Merz fand Pechstein „brillant“ - und sieht Uniform als Lappalie

In diesem Kontext wurde nun auch der Umgang mit Pechsteins Auftritt und ihren multiplen Aufregern zu einer Art Gretchenfrage. Und die Antwort von Parteichef Merz fiel klar und bemerkenswert aus.

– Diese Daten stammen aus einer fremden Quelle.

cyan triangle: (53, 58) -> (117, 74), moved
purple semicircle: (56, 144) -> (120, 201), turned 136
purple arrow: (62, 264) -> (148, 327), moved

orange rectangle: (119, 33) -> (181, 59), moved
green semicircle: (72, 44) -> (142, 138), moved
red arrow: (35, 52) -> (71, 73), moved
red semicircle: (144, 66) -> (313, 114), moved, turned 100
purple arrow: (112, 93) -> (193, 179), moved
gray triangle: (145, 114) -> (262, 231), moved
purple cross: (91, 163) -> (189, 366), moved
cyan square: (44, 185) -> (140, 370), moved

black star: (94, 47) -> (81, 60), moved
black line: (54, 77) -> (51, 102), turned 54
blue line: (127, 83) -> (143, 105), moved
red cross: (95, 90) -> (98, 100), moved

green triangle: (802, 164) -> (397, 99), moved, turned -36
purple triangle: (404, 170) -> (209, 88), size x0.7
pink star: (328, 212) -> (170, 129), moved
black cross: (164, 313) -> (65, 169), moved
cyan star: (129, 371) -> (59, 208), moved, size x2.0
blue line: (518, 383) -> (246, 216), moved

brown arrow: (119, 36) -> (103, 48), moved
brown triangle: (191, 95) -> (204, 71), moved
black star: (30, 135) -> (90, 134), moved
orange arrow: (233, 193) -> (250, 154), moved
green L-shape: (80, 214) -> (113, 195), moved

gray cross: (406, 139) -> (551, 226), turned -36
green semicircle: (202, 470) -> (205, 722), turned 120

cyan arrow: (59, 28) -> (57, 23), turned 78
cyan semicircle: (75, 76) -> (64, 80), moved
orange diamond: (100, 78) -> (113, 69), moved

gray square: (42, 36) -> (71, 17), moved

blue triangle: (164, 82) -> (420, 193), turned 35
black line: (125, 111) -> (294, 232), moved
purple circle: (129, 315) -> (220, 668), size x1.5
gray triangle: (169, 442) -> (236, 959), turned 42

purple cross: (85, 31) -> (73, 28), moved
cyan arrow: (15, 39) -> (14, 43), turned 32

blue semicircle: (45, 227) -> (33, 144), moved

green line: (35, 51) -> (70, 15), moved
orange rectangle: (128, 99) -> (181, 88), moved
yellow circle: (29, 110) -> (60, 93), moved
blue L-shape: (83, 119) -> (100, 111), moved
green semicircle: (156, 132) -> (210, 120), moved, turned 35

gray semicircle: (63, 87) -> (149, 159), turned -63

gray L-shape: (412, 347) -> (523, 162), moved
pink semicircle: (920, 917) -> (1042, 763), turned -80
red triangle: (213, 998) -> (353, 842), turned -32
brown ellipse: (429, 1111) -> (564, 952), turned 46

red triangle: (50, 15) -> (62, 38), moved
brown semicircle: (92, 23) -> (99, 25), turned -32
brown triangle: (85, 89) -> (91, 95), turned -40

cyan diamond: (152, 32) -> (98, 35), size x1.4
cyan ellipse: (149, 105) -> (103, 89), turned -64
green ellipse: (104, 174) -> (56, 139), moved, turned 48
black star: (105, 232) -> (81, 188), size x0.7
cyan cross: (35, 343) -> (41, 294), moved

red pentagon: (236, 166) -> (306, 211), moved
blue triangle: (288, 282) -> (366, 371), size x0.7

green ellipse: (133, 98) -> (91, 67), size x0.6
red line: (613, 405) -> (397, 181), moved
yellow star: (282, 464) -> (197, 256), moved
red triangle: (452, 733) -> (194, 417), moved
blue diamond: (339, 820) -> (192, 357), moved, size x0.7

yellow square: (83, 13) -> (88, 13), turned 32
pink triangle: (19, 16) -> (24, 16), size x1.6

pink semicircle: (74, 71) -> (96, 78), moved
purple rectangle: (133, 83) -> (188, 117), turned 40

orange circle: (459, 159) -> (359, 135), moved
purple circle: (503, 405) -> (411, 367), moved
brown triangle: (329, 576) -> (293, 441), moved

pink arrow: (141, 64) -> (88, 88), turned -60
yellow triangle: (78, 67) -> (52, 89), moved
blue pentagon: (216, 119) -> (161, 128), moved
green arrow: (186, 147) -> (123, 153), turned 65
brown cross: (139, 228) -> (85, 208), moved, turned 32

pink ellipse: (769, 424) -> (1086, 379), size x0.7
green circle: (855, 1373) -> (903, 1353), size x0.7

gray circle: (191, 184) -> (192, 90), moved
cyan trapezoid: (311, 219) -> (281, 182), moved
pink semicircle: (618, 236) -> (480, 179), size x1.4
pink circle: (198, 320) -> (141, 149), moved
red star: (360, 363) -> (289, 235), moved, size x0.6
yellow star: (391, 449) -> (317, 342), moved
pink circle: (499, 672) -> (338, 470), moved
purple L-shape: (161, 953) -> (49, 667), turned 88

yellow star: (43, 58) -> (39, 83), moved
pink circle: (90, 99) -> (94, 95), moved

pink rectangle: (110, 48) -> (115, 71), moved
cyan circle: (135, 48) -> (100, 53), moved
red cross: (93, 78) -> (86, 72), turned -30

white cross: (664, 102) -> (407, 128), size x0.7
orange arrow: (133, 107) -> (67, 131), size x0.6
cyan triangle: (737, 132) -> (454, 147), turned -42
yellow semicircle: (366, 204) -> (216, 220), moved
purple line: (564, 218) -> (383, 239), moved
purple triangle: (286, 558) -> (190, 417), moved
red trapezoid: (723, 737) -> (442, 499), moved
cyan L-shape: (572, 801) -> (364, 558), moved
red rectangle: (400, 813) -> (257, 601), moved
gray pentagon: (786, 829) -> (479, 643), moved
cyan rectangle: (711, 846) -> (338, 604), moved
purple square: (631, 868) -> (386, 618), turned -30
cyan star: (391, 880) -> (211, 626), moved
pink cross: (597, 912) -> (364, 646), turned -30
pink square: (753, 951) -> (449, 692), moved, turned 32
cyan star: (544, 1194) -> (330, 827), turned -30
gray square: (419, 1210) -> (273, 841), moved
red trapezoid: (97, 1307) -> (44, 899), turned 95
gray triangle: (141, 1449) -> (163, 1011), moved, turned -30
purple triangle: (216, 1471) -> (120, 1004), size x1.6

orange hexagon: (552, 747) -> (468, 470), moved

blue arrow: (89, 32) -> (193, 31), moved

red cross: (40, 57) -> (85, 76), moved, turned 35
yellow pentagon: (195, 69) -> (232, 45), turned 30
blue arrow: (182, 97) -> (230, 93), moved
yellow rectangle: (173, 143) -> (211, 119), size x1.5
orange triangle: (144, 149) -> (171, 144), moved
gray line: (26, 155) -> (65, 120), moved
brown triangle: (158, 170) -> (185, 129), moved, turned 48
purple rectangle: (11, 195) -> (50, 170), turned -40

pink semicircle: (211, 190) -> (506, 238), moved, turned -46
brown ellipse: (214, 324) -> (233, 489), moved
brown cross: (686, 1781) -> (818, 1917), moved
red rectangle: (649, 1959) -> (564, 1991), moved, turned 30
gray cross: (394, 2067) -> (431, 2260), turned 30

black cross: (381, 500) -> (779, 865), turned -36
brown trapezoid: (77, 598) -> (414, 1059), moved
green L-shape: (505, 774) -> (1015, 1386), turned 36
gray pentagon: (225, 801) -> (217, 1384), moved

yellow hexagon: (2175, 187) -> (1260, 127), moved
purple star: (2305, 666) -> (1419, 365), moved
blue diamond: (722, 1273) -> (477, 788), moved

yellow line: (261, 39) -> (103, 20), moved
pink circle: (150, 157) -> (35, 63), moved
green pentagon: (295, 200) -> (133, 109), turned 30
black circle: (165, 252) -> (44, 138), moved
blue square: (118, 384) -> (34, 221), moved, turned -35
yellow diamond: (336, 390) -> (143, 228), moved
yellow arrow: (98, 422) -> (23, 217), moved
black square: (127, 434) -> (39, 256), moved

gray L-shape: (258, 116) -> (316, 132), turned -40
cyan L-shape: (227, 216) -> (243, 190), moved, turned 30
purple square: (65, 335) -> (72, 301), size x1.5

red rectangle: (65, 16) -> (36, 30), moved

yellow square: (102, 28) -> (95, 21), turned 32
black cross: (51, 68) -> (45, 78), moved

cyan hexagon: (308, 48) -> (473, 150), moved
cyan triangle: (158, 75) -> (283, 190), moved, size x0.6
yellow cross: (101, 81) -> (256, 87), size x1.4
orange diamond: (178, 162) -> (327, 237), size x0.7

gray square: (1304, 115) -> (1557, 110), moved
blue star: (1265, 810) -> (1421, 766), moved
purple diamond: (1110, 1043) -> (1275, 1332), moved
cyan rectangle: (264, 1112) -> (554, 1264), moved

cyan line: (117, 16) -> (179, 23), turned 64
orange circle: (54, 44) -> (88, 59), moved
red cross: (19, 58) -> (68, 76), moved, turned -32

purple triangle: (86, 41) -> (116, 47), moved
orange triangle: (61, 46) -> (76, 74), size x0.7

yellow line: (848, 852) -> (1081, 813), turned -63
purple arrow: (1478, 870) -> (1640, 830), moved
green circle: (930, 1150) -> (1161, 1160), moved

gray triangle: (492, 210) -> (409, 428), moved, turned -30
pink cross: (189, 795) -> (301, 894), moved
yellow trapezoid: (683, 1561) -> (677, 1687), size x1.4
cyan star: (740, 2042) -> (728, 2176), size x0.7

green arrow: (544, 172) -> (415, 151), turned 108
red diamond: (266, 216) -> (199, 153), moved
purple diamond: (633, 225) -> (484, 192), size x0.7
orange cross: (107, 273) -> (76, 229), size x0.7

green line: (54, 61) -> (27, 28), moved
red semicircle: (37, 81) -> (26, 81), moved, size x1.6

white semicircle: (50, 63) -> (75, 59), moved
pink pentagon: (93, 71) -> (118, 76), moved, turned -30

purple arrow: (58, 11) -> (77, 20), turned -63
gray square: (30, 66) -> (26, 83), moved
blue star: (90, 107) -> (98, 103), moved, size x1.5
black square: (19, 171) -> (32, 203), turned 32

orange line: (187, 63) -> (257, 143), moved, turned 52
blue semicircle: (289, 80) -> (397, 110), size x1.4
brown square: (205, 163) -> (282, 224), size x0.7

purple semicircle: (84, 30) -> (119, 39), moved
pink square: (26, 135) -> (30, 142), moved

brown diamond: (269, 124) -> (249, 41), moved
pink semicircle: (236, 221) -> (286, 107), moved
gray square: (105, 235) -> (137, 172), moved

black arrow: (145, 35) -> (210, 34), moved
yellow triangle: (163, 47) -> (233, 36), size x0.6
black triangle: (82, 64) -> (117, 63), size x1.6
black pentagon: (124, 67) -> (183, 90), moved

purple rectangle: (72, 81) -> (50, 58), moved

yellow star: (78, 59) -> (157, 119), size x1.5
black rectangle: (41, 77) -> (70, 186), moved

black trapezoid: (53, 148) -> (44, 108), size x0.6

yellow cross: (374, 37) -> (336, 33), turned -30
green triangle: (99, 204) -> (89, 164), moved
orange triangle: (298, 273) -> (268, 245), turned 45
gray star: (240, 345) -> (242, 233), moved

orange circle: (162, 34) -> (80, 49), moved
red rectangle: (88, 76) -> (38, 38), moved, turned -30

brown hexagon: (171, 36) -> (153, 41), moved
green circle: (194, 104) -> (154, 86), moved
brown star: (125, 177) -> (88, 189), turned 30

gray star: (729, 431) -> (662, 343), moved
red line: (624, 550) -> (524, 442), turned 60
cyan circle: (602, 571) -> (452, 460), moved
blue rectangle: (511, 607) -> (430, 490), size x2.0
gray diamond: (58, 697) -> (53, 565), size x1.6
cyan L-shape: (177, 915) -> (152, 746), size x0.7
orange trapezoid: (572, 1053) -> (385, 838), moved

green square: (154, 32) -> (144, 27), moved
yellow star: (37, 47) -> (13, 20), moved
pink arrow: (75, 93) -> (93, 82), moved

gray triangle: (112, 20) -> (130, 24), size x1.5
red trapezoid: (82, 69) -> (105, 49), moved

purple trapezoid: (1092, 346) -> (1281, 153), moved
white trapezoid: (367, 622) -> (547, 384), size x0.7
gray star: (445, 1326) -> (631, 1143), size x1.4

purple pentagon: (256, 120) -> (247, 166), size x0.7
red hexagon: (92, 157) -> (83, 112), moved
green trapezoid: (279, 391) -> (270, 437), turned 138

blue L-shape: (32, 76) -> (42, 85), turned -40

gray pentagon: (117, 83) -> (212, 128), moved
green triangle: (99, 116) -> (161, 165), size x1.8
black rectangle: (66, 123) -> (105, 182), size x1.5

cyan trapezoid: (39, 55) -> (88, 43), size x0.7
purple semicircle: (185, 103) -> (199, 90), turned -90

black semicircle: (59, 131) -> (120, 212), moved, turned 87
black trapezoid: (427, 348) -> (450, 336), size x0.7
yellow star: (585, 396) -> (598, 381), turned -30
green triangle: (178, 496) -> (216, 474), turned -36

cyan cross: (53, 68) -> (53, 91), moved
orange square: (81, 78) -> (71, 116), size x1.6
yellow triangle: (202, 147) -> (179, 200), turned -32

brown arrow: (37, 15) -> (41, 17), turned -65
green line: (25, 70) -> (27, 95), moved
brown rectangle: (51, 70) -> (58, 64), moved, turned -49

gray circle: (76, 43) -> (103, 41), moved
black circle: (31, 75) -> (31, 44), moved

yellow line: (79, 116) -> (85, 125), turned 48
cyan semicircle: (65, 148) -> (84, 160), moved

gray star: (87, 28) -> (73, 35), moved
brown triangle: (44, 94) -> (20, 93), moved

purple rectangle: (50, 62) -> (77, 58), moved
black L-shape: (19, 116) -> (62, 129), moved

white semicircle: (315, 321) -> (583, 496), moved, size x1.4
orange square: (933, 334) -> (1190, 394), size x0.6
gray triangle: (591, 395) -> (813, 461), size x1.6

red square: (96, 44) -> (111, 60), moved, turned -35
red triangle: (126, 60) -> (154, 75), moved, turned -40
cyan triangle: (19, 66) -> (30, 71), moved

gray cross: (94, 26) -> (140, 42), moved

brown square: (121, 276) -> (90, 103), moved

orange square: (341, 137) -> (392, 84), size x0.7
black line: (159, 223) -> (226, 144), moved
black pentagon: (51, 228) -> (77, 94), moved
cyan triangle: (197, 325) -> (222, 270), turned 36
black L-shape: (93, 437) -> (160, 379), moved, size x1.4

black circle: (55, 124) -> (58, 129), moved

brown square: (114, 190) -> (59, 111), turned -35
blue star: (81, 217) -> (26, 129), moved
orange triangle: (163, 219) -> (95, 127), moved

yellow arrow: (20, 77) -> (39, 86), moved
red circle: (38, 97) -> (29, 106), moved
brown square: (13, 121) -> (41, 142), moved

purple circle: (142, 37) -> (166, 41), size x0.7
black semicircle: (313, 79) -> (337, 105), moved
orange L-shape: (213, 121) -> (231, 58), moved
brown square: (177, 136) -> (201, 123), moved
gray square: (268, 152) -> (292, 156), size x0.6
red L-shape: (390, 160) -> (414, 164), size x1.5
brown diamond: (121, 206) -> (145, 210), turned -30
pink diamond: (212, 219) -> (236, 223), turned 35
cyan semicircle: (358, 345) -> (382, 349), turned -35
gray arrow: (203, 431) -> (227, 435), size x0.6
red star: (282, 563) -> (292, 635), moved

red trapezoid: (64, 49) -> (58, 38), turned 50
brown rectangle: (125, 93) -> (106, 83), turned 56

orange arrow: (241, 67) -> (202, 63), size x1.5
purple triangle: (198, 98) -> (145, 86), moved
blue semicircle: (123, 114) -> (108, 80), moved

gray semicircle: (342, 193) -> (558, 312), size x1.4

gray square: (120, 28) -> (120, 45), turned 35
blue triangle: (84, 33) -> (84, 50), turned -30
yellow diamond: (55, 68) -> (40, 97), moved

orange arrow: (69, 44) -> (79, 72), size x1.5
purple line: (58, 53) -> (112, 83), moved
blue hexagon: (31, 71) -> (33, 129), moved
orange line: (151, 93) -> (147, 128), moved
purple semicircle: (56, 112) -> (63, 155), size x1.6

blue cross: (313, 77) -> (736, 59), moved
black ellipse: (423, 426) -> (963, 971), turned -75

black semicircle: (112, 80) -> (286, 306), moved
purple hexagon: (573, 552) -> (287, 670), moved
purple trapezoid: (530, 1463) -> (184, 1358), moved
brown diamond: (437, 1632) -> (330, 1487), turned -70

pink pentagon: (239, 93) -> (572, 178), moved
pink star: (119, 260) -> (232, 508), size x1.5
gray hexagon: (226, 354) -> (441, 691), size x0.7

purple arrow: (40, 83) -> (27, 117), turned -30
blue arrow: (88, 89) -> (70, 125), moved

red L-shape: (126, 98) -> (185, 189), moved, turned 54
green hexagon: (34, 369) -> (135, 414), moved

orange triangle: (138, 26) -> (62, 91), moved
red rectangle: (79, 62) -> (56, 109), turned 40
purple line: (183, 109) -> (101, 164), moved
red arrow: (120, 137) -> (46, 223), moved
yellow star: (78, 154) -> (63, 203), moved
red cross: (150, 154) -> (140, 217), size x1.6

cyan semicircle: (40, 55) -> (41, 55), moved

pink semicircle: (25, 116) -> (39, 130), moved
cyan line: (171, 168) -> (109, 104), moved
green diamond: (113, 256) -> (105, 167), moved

Merz tat die Diskussion im Gespräch um Pechsteins Auftritt in Uniform und dessen Implikationen hinsichtlich Partei und Staat als nicht beachtenswerte Lappalie und unwichtige Diskussion über „Äußerlichkeiten“ ab. Er sagte Moderator Theo Koll: „Der Auftritt war brillant. Claudia Pechstein hat uns aus ihrer Erfahrung gesagt, wie wichtig Sportvereine und Breitensport sind.“ Ihr Äußeres interessiere ihn nicht: „Es interessiert mich, was jemand zu sagen hat und Claudia Pechstein hat - wie viele andere - uns was zu sagen gehabt. Darauf haben wir geachtet, da haben wir zugehört.“ Und: „Der Inhalt war wirklich interessant und der hat uns auch ein Stück motiviert, in diese Richtung weiter zu arbeiten.“

Zu Pechsteins Äußerungen über Asylpolitik, Gendersternchen und ihr Familienbild sagte Merz nichts und ließ damit offen, ob er auch diese Wortbeitrage „brillant“ und anregend fand. Als Politik- und Medienprofi wird Merz bewusst sein, dass er damit Raum lässt, seine überschwängliche Parteinahme für Pechstein auch so zu lesen.

Die vermeintliche Randnotiz um die fünfmalige Olympiasiegerin hat in der politischen Landschaft einiges in Bewegung versetzt.